Assignment: Filter this material down to the lines that hold "pessoas", copying each one.

########################################

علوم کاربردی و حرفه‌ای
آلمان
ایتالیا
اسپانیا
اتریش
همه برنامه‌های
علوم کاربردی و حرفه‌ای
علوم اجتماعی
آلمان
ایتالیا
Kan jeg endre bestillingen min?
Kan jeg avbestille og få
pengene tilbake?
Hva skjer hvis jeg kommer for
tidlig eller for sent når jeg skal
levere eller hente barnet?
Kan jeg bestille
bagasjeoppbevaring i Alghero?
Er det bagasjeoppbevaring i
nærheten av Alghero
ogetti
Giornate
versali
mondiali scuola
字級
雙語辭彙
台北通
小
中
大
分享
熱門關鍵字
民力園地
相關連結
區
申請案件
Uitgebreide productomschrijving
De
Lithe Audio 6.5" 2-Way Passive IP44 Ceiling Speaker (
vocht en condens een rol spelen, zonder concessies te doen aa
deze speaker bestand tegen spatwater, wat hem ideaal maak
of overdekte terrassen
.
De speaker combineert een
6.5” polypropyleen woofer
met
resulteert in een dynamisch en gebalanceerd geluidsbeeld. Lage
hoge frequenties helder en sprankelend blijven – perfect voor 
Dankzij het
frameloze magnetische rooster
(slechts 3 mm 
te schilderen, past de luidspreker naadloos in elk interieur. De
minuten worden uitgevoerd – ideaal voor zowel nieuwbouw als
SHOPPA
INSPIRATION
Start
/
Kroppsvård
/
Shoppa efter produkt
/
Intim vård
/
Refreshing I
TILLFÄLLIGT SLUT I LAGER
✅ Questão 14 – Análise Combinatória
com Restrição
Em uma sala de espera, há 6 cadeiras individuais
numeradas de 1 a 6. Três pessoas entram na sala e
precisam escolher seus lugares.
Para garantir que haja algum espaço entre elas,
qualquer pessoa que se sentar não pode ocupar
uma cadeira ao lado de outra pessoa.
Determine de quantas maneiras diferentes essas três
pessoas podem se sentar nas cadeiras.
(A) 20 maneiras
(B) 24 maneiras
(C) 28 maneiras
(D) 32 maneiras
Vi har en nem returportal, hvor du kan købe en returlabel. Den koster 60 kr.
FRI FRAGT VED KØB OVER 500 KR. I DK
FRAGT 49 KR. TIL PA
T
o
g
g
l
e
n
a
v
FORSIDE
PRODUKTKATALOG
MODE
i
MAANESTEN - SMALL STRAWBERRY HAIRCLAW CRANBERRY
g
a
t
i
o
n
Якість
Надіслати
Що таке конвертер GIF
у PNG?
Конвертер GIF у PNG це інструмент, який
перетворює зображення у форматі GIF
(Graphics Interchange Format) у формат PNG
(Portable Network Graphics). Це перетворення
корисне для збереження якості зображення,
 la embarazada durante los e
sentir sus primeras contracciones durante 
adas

########################################

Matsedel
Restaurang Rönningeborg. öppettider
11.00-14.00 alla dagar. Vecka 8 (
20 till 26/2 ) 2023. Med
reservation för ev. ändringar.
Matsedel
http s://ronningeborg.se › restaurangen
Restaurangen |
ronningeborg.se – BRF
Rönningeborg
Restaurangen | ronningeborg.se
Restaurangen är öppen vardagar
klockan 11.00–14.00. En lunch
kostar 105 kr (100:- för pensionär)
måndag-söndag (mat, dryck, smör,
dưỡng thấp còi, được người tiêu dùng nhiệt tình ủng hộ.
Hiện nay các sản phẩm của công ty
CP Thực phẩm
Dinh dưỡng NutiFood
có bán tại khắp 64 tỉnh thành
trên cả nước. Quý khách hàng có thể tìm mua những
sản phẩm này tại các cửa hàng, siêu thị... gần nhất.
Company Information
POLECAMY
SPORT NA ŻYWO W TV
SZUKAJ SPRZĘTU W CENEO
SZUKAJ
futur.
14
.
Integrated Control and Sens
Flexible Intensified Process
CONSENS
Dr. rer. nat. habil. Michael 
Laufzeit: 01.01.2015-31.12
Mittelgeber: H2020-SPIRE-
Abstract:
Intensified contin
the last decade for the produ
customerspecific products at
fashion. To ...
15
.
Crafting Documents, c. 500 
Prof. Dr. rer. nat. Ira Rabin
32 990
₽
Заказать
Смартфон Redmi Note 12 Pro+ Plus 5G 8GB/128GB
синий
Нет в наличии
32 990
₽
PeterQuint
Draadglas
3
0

########################################

Reply:
numeradas de 1 a 6. Três pessoas entram na sala e
pessoas podem se sentar nas cadeiras.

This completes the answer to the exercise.